Data under study:
= = = = =
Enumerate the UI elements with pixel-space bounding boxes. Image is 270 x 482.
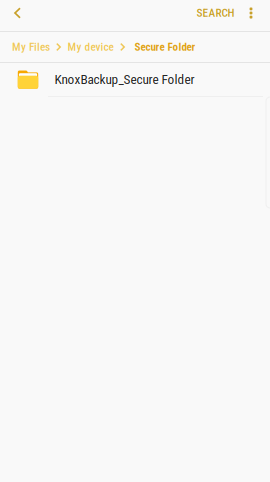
staticText: KnoxBackup_Secure Folder [54,72,194,87]
staticText: My device [68,40,114,54]
button[interactable]: My Files [10,40,53,54]
button[interactable]: More options [237,0,265,26]
button[interactable]: Secure Folder [134,40,198,54]
button[interactable]: SEARCH [188,0,237,26]
button[interactable]: My device [66,40,114,54]
staticText: Secure Folder [134,40,196,54]
staticText: My Files [12,40,50,54]
button[interactable]: KnoxBackup_Secure Folder [0,63,270,96]
staticText: SEARCH [196,6,234,20]
button[interactable]: Navigate up [0,0,35,26]
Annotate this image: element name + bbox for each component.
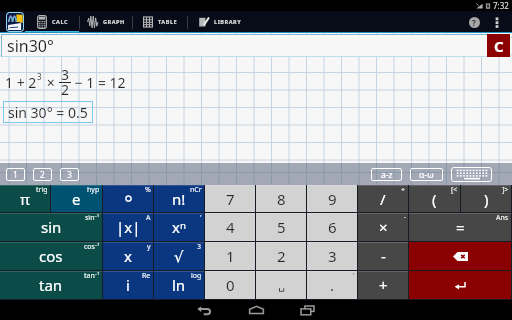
button[interactable]: Help <box>463 11 485 33</box>
staticText: ÷ <box>401 185 406 195</box>
button[interactable]: n! <box>154 185 205 213</box>
button[interactable]: e <box>51 185 103 213</box>
staticText: log <box>191 271 202 281</box>
staticText: xⁿ <box>172 217 186 237</box>
staticText: ? <box>472 17 476 28</box>
staticText: Re <box>142 271 151 281</box>
button[interactable]: CALC <box>25 11 79 33</box>
button[interactable]: ln <box>154 271 205 300</box>
button[interactable]: GRAPH <box>80 11 132 33</box>
staticText: ␣ <box>278 279 285 292</box>
staticText: × <box>43 73 59 92</box>
button[interactable]: i <box>103 271 154 300</box>
staticText: 7:32 <box>493 0 509 11</box>
button[interactable]: + <box>358 271 409 300</box>
button[interactable]: 5 <box>256 213 307 242</box>
staticText: 2 <box>277 246 286 266</box>
staticText: x <box>124 246 132 266</box>
button[interactable]: TABLE <box>133 11 187 33</box>
staticText: LIBRARY <box>214 18 242 26</box>
button[interactable]: sin30° <box>2 35 487 57</box>
staticText: trig <box>36 185 48 195</box>
staticText: 2 <box>40 169 45 181</box>
staticText: tan <box>39 275 63 295</box>
staticText: 6 <box>328 217 337 237</box>
staticText: π <box>20 189 30 209</box>
button[interactable]: ( <box>409 185 461 213</box>
button[interactable]: 6 <box>307 213 358 242</box>
button[interactable]: Keyboard <box>451 167 492 182</box>
button[interactable]: Recent apps <box>285 300 329 320</box>
button[interactable]: cos <box>0 242 103 271</box>
staticText: a-z <box>381 169 393 181</box>
button[interactable]: a-z <box>371 168 402 181</box>
button[interactable]: More options <box>486 11 508 33</box>
button[interactable]: = <box>409 213 512 242</box>
staticText: ) <box>484 189 489 209</box>
button[interactable]: 1 <box>6 168 25 181</box>
button[interactable]: App logo <box>7 13 23 31</box>
staticText: 8 <box>277 189 286 209</box>
button[interactable]: % <box>103 185 154 213</box>
button[interactable]: 0 <box>205 271 256 300</box>
button[interactable]: sin <box>0 213 103 242</box>
button[interactable]: xⁿ <box>154 213 205 242</box>
staticText: / <box>380 189 386 209</box>
staticText: 3 <box>67 169 72 181</box>
staticText: α-ω <box>419 169 434 181</box>
button[interactable]: 3 <box>60 168 79 181</box>
button[interactable]: / <box>358 185 409 213</box>
button[interactable]: - <box>358 242 409 271</box>
button[interactable]: α-ω <box>410 168 443 181</box>
staticText: i <box>126 275 130 295</box>
staticText: cos <box>39 246 63 266</box>
button[interactable]: 7 <box>205 185 256 213</box>
button[interactable]: 3 <box>307 242 358 271</box>
staticText: hyp <box>87 185 100 195</box>
staticText: cos⁻¹ <box>84 242 100 252</box>
staticText: 3 <box>37 71 42 82</box>
button[interactable]: Home <box>234 300 278 320</box>
button[interactable]: Back <box>182 300 226 320</box>
staticText: 3 <box>61 65 70 84</box>
staticText: · <box>404 213 406 223</box>
staticText: 2 <box>61 80 70 99</box>
button[interactable]: . <box>307 271 358 300</box>
button[interactable]: 9 <box>307 185 358 213</box>
staticText: sin 30° = 0.5 <box>8 103 88 122</box>
staticText: 7 <box>226 189 235 209</box>
button[interactable]: C <box>487 34 510 57</box>
staticText: 4 <box>226 217 235 237</box>
button[interactable]: 1 <box>205 242 256 271</box>
staticText: 9 <box>328 189 337 209</box>
button[interactable]: 8 <box>256 185 307 213</box>
staticText: ( <box>432 189 437 209</box>
button[interactable]: × <box>358 213 409 242</box>
button[interactable]: π <box>0 185 51 213</box>
staticText: GRAPH <box>103 18 125 26</box>
button[interactable]: ␣ <box>256 271 307 300</box>
button[interactable]: |x| <box>103 213 154 242</box>
staticText: tan⁻¹ <box>84 271 100 281</box>
button[interactable]: √ <box>154 242 205 271</box>
staticText: 1 + 2 <box>5 73 37 92</box>
button[interactable]: Enter <box>409 271 512 300</box>
staticText: 1 <box>226 246 235 266</box>
button[interactable]: 2 <box>256 242 307 271</box>
button[interactable]: sin 30° = 0.5 <box>8 101 88 123</box>
button[interactable]: tan <box>0 271 103 300</box>
staticText: - <box>381 246 386 266</box>
staticText: C <box>494 36 504 56</box>
button[interactable]: ) <box>461 185 512 213</box>
staticText: % <box>145 185 151 195</box>
staticText: |x| <box>116 217 141 237</box>
staticText: Ans <box>496 213 509 223</box>
button[interactable]: 2 <box>33 168 52 181</box>
button[interactable]: x <box>103 242 154 271</box>
staticText: n! <box>172 189 186 209</box>
staticText: nCr <box>190 185 202 195</box>
staticText: ' <box>353 271 355 281</box>
button[interactable]: 4 <box>205 213 256 242</box>
button[interactable]: Backspace <box>409 242 512 271</box>
button[interactable]: LIBRARY <box>188 11 252 33</box>
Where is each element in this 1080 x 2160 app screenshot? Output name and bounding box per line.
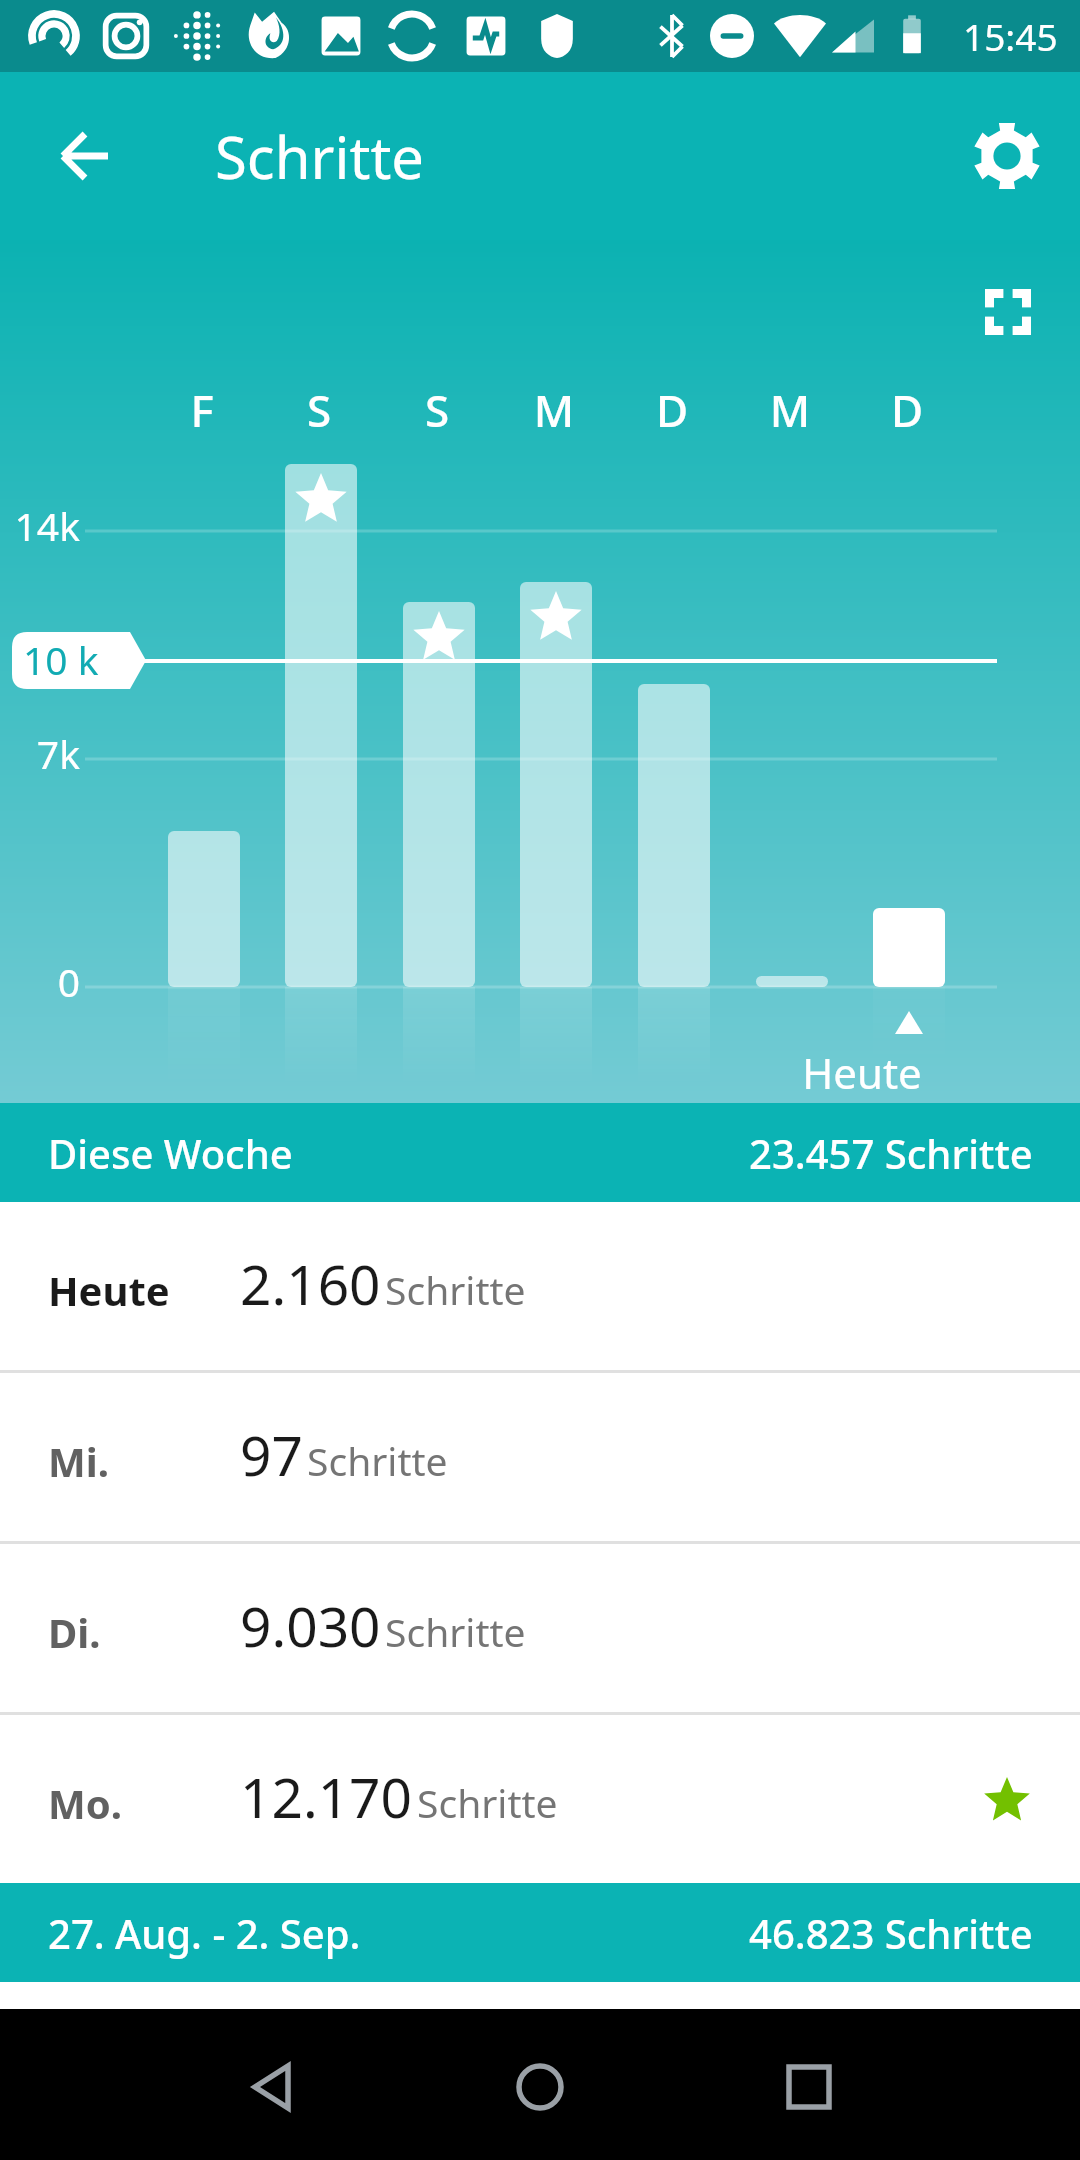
staticText: 0 [0,955,80,1008]
button[interactable]: Zurück [212,2009,332,2160]
staticText: M [498,380,610,440]
staticText: 97 [240,1417,303,1492]
staticText: Mi. [48,1434,109,1488]
button[interactable]: Letzte Apps [749,2009,869,2160]
staticText: 12.170 [240,1759,413,1834]
button[interactable]: Di. [0,1544,1080,1712]
staticText: Schritte [307,1434,448,1487]
button[interactable]: Einstellungen [952,101,1062,211]
staticText: S [263,380,375,440]
button[interactable]: Zurück [24,96,144,216]
staticText: Heute [762,1044,962,1101]
staticText: Heute [48,1263,170,1317]
staticText: 10 k [23,633,99,686]
button[interactable]: Heute [0,1202,1080,1370]
staticText: 7k [0,727,80,780]
staticText: M [734,380,846,440]
button[interactable]: Startbildschirm [480,2009,600,2160]
staticText: 15:45 [963,11,1058,61]
staticText: Schritte [215,117,425,196]
staticText: D [851,380,963,440]
staticText: 23.457 Schritte [749,1126,1033,1180]
button[interactable]: Mo. [0,1715,1080,1883]
button[interactable]: 27. Aug. - 2. Sep. [0,1883,1080,1982]
staticText: Schritte [385,1605,526,1658]
staticText: 9.030 [240,1588,381,1663]
staticText: Diese Woche [48,1126,293,1180]
staticText: 2.160 [240,1246,381,1321]
staticText: Schritte [385,1263,526,1316]
button[interactable]: Mi. [0,1373,1080,1541]
staticText: 14k [0,499,80,552]
staticText: D [616,380,728,440]
staticText: F [146,380,258,440]
staticText: Schritte [417,1776,558,1829]
button[interactable]: Vollbild [958,262,1058,362]
staticText: 27. Aug. - 2. Sep. [48,1906,361,1960]
staticText: Mo. [48,1776,122,1830]
button[interactable]: Diese Woche [0,1103,1080,1202]
staticText: Di. [48,1605,101,1659]
staticText: S [381,380,493,440]
staticText: 46.823 Schritte [749,1906,1033,1960]
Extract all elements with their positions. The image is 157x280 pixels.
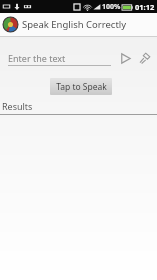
staticText: 100% [102, 2, 121, 12]
staticText: Tap to Speak [56, 81, 107, 93]
staticText: 01:12 [135, 2, 155, 12]
staticText: Speak English Correctly [22, 18, 127, 31]
staticText: Enter the text [8, 52, 66, 64]
button[interactable]: Play [117, 50, 133, 66]
button[interactable]: Tap to Speak [50, 78, 112, 95]
staticText: Results [2, 100, 33, 112]
button[interactable]: Speak [137, 50, 153, 66]
button[interactable]: Enter the text [8, 50, 111, 66]
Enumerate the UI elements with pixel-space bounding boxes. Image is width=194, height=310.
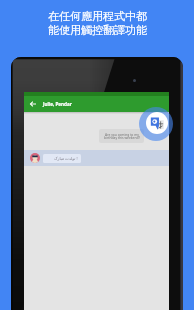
staticText: 在任何應用程式中都 — [48, 9, 147, 23]
button[interactable]: Back — [24, 96, 169, 112]
button[interactable]: تولدت مبارک ! — [43, 154, 81, 163]
button[interactable]: Translate — [139, 107, 173, 141]
staticText: تولدت مبارک ! — [54, 156, 78, 161]
staticText: Are you coming to my birthday this weeke… — [104, 132, 140, 140]
staticText: 能使用觸控翻譯功能 — [48, 23, 147, 37]
staticText: Julie, Pendar — [43, 101, 72, 107]
button[interactable]: تولدت مبارک ! — [24, 150, 169, 166]
button[interactable]: Are you coming to my birthday this weeke… — [99, 129, 144, 143]
button[interactable]: Back — [28, 99, 38, 109]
= = = = =
Exercise brief:
From the line containing "Extract all elements" through the last line of the listing, inclusive, transcribe every line exactly and nothing else; the pictures stay out.

Answer box:
Extract all elements with their positions. The image is 157x280 pixels.
staticText: 100% [102, 2, 121, 12]
staticText: Tap to Speak [56, 81, 107, 93]
staticText: 01:12 [135, 2, 155, 12]
staticText: Speak English Correctly [22, 18, 127, 31]
staticText: Enter the text [8, 52, 66, 64]
button[interactable]: Play [117, 50, 133, 66]
button[interactable]: Tap to Speak [50, 78, 112, 95]
staticText: Results [2, 100, 33, 112]
button[interactable]: Speak [137, 50, 153, 66]
button[interactable]: Enter the text [8, 50, 111, 66]
Enumerate the UI elements with pixel-space bounding boxes. Image is width=194, height=310.
staticText: 在任何應用程式中都 — [48, 9, 147, 23]
button[interactable]: Back — [24, 96, 169, 112]
button[interactable]: تولدت مبارک ! — [43, 154, 81, 163]
button[interactable]: Translate — [139, 107, 173, 141]
staticText: تولدت مبارک ! — [54, 156, 78, 161]
staticText: Are you coming to my birthday this weeke… — [104, 132, 140, 140]
staticText: 能使用觸控翻譯功能 — [48, 23, 147, 37]
staticText: Julie, Pendar — [43, 101, 72, 107]
button[interactable]: تولدت مبارک ! — [24, 150, 169, 166]
button[interactable]: Are you coming to my birthday this weeke… — [99, 129, 144, 143]
button[interactable]: Back — [28, 99, 38, 109]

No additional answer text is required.